The molecular pathogenesis is due to the change caused by the mutation of splicing of LMNA. The c.1824C>T change is silent with respect to the amino acid substitution but it activates the cryptic splice site resulting in the deletion of 150 nucleotides from exon 11 (Xu et al., 2019). Moulson et al. (2017) argued that, how aberrant splicing event results in production of progerin, a truncated, farnesylated lamin A protein trapped in the nuclear membrane. The nuclear envelope instability that ensues from our circularity measurements directly correlates with the measured reduction in patient circularity (0.084) to a biologically significant degree.

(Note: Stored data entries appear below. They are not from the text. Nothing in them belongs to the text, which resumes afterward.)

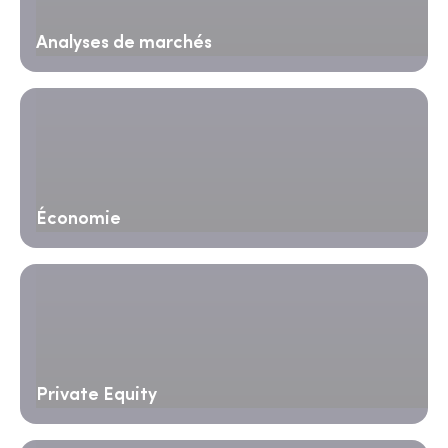
Analyses de marchés
Économie
Private Equity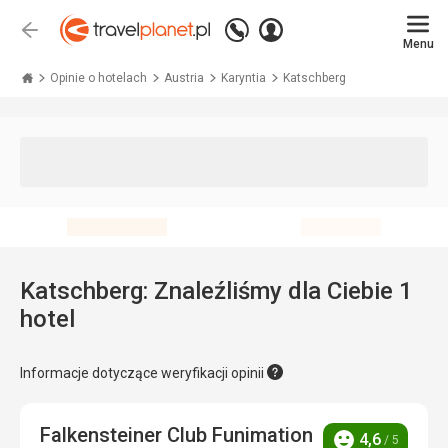
Zadzwoń
Zaloguj
Wstecz
+48 71 771 76 55
Menu
się
Travelplanet.pl
Opinie o hotelach
Austria
Karyntia
Katschberg
Katschberg: Znaleźliśmy dla Ciebie 1
hotel
Informacje dotyczące weryfikacji opinii
Falkensteiner Club Funimation
4,6
/ 5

We have now mechanistically explained the clinical manifestations seen in the form of growth retardation, alopecia and failure to thrive of HGPS with our cellular quantitative findings. Multiple cellular defects resulting from progerin accumulation are defective mechanotransduction, disrupted chromatin organisation and compromised DNA repair (Mishra et al., 2024). The cumulative insults cause premature cellular senescence, specifically skin and bone, thereby accounting for the patient's symptoms.
Previous ultra-structural studies of HGPS cells are precisely in agreement with our statistical results. For instance, Kim et al. (2024) show that 72% of progerin expressing cells exhibit nuclear blebbing. Kychygina et al. (2021), counted similar nuclear circularity reduction (?15%) in HGPS fibroblasts. Our data indicate that even the large effect size they report (d = 1.21) would be more severe nuclear deformation, and may be associated with the early disease onset and even faster disease progression in that patient.